Zum anderen braucht die KI qualitative Angaben, die standardmäßig nicht im CRM-System gespeichert sind. Dafür haben wir für die User zwei simple Schritte ergänzt. Zunächst wählt man aus einer umfangreichen Auswahlliste das treffende Adjektiv für die Prompt "Beschreibe die Wohnung mit einem Wort". Im zweiten Schritt erscheint ein kundenspezifisches Set von zusätzlichen Besonderheiten, aus denen die User eine oder mehrere wählen sollen, beispielsweise "Spielplatz in direkter Nähe". Diese zusätzlichen Informationen integriert die KI gemäß unserer Prompts in den Anzeigentext.
Zutat Nr. 4 (optional): Beispieltexte
Für den Feinschliff ermöglicht polyEstate die Eingabe von bis zu drei besonders guten Anzeigentexten, die in der Vergangenheit vom Team geschrieben wurden. Die KI imitiert dann den Stil dieser Beschreibungen.

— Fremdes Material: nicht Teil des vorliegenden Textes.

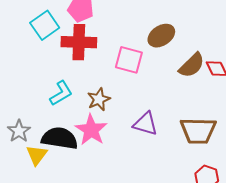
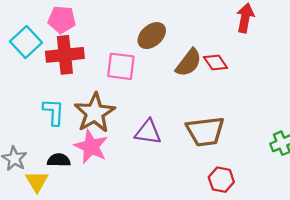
cyan L-shape: (61, 93) -> (54, 112), turned -48
brown star: (99, 99) -> (95, 113), size x1.6
black semicircle: (60, 138) -> (59, 160), size x0.6

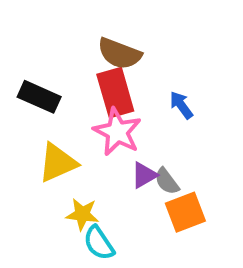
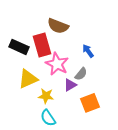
red rectangle: (115, 93) -> (42, 45), moved
gray semicircle: (167, 181) -> (81, 74), moved, turned -104
yellow star: (82, 214) -> (46, 96), moved

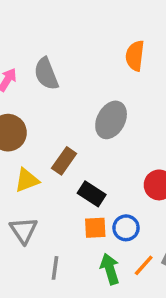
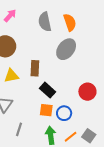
orange semicircle: (135, 56) -> (70, 22), moved, turned 144
gray semicircle: (46, 74) -> (45, 22), moved
brown rectangle: (64, 161) -> (35, 68), turned -42

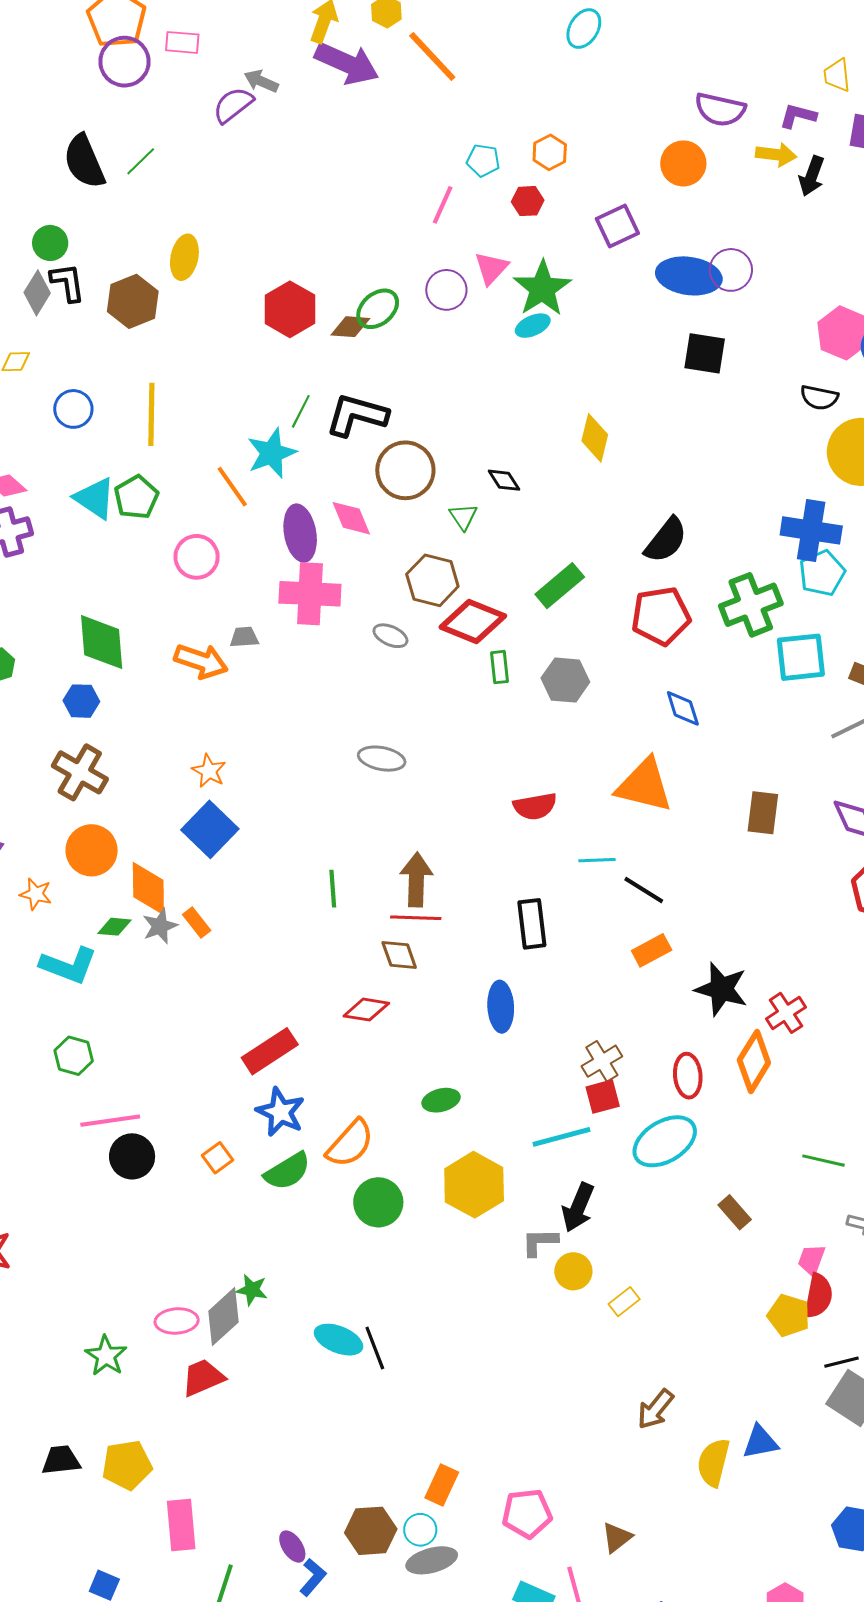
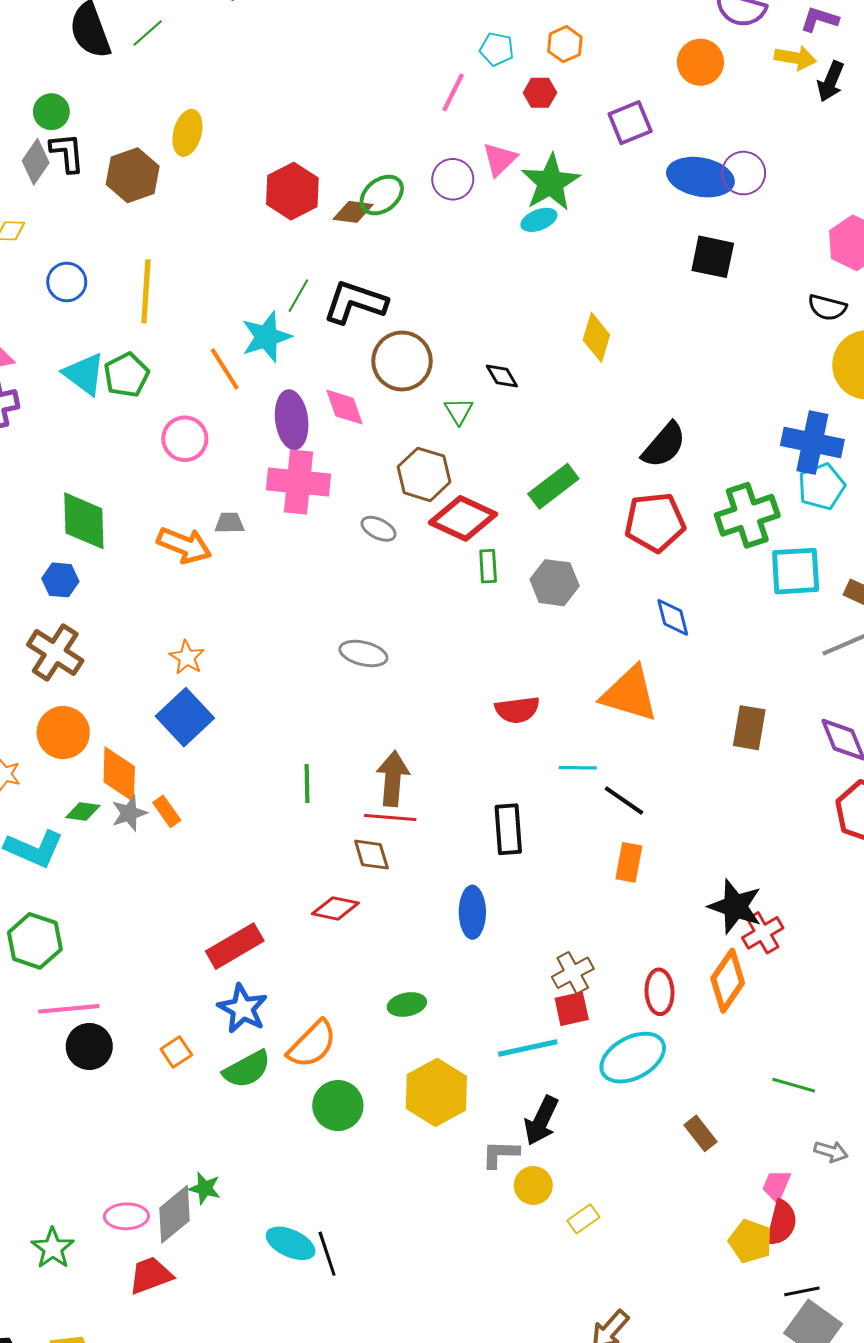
orange rectangle: (652, 950) -> (629, 862), turned -54
black star: (721, 989) -> (735, 906), moved
green hexagon: (74, 1056) -> (35, 941), size x1.4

Warum ChatGPT – und warum bald (vielleicht) nicht mehr?
Neben ChatGPT gibt es eine Reihe weiterer KIs auf dem Markt – genauso, wie ChatGPT selbst mittlerweile in mehreren Versionen daherkommt. In einem langen Auswahlprozess haben wir uns verschiedenste generative KIs auf Basis von Large Language Models angesehen und gründlich getestet.

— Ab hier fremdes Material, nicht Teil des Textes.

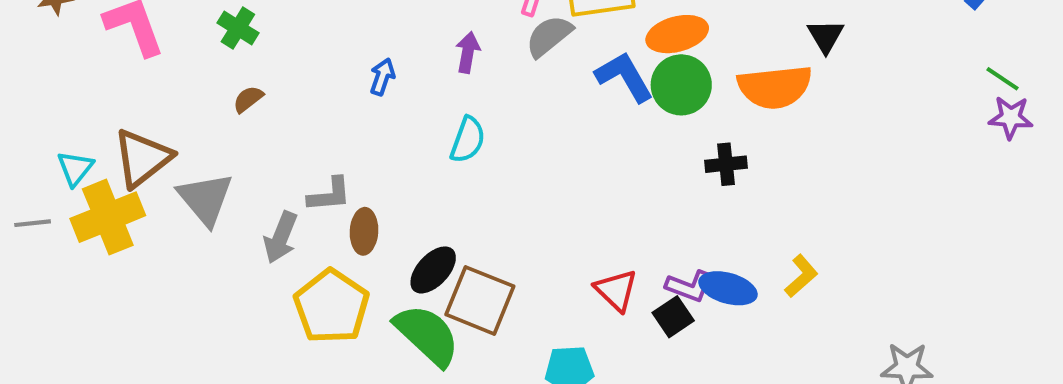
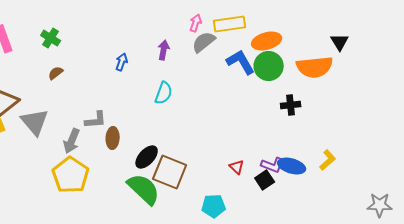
red triangle: (616, 290) -> (237, 167), size x0.7
yellow pentagon: (331, 307) -> (71, 175), moved

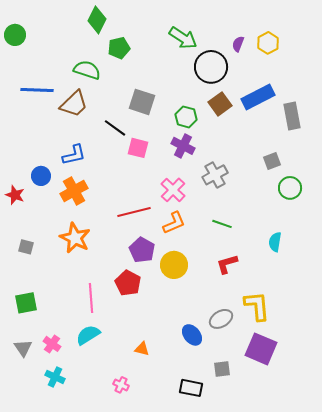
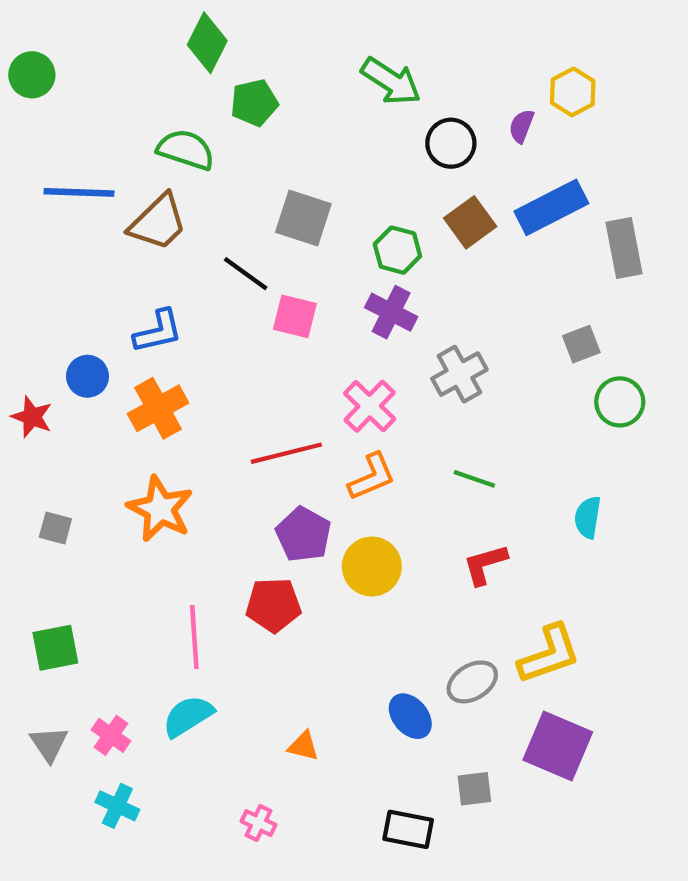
purple semicircle: (238, 44) -> (521, 126), moved
black circle: (211, 67) -> (451, 143), size x0.7
red pentagon: (128, 283) -> (273, 605), turned -30
yellow L-shape: (257, 306) -> (549, 654), turned 76

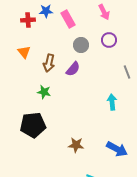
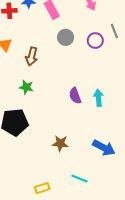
purple circle: (109, 40) -> (95, 41), moved
purple semicircle: (73, 69) -> (75, 96), moved, turned 119
gray line: (127, 72) -> (114, 31), moved

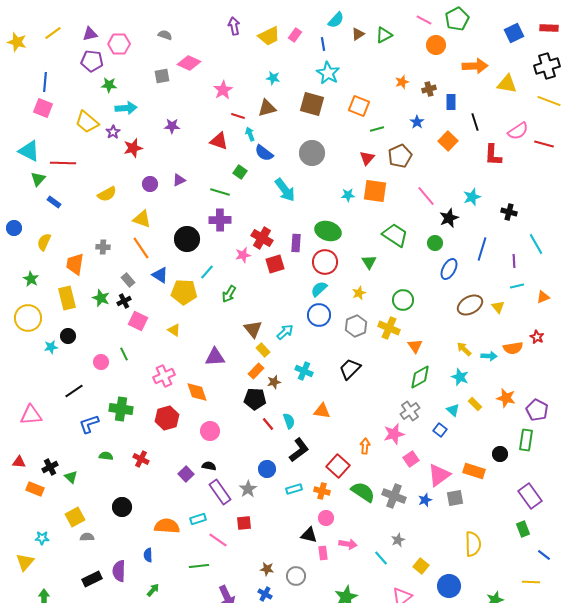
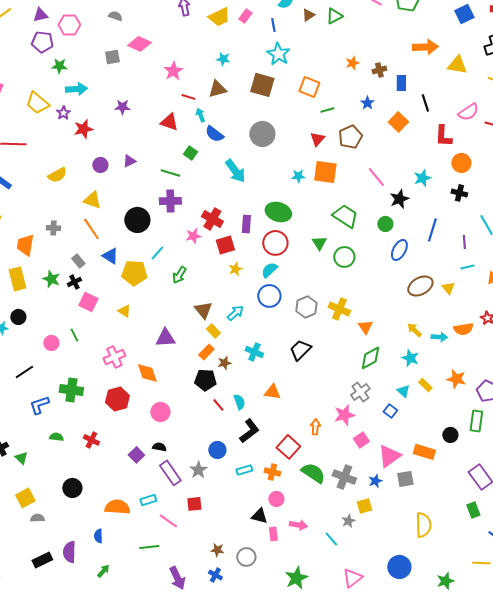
orange circle: (436, 45) -> (461, 163), moved
yellow star: (359, 293) -> (235, 269), moved
green circle: (403, 300) -> (344, 257), moved
yellow square: (421, 566) -> (364, 506), moved, turned 35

Letztlich fiel die Wahl auf ChatGPT 3.5, das wir momentan noch nutzen. Dafür ausschlaggebend war das aktuelle Preis-Leistungs-Verhältnis. Zwar gibt es mit ChatGPT 4 bereits eine neuere Version, die hat für das Generieren für Internetanzeigentexte jedoch keinen Mehrwert. Wir binden ChatGPT kostengünstig über die Azure Open AI-Services von Microsoft ein.
Aber: Aufgrund der Intransparenz von OpenAI streben wir in Zukunft einen Wechsel an. Wir möchten gerne eine Open-Source-Modell nutzen, das offen zugänglich und dessen Training nachvollziehbar ist. Falcon 2.0 und Llama 3 sind Beispiele für Open-Source-KIs. Mit beiden Modellen haben wir bereits eine selbst gehostete Testinfrastruktur aufgesetzt und gute Resultate erzielt. Leider übersteigen die Kosten derzeit noch deutlich die der Nutzung der Azure Services. Aktuell sind wir in Gesprächen, um mit Partnern eine gemeinsame "Hosted in Germany"-Infrastruktur aufzubauen, also eine Open-Source-AI auf eigenen Servern zu betreiben.

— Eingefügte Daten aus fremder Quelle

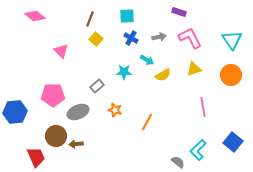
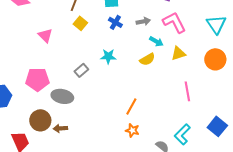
cyan arrow: (147, 60) -> (156, 41), moved
orange star: (115, 110) -> (132, 130), moved
gray ellipse: (78, 112) -> (62, 96), turned 35

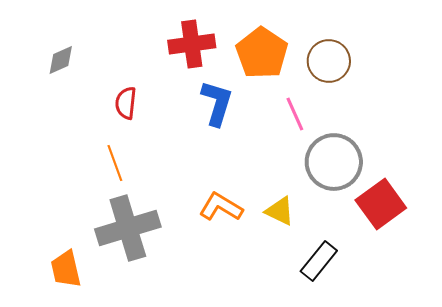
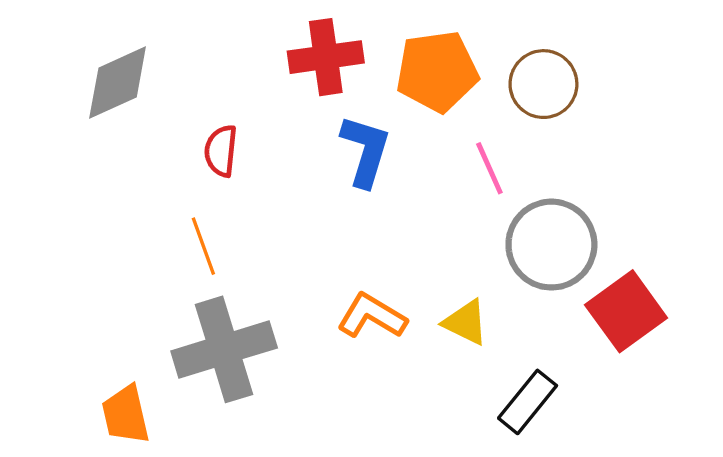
orange pentagon: (262, 53) -> (437, 71), turned 30
gray diamond: (61, 60) -> (118, 82), size x1.6

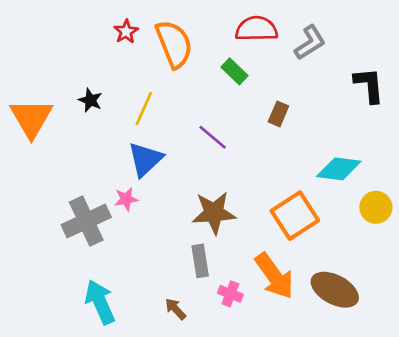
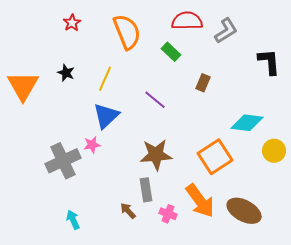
red star: (126, 32) -> (72, 23), moved
cyan arrow: (100, 302) -> (73, 220), size x0.6
brown arrow: (175, 309) -> (128, 211), moved

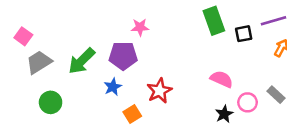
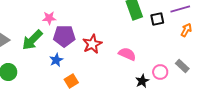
pink star: (140, 27) -> (49, 18), moved
pink semicircle: (222, 79) -> (127, 54), moved
red star: (159, 91) -> (92, 44), moved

Welche Datenschutzbedenken gibt es?
Gute Nachricht: Keine! Zumindest für den oben beschriebenen Anwendungszweck der Titel- und Anzeigentextgenerierung. Denn: Die Eingaben basieren ausschließlich auf den "harten Fakten" – den Stammdaten aus dem System und den Auswahllisten mit den qualitativen Merkmalen. Letztere sind zwar kundenspezifisch konfiguriert, sie werden den Usern jedoch vom System fest vorgegeben. Freitexteingaben sind nicht möglich! Somit ist ausgeschlossen, dass personenbezogene Daten in die Prompts einfließen.
Unterm Strich
Durch den Einsatz generativer KIs können wir die Erstellung von Internetanzeigen unterstützen, um aussagekräftige Beschreibungstexte mit einem Mausklick zu erzeugen. Das freut zum einen die Interessenten, die sich so ein besseres Bild von den angebotenen Objekten machen können. Und es entlastet vor allem die Vermietung, die ihre Arbeitszeit nun für eine bessere Betreuung der Kunden nutzen kann. Die Herausforderung besteht nicht in der Implementierung der KI in eine bestehende Software wie polyEstate, sondern in der Formulierung der richtigen Prompts – also darin, die KI mit Know-How für die eigenen Zwecke zu nutzen.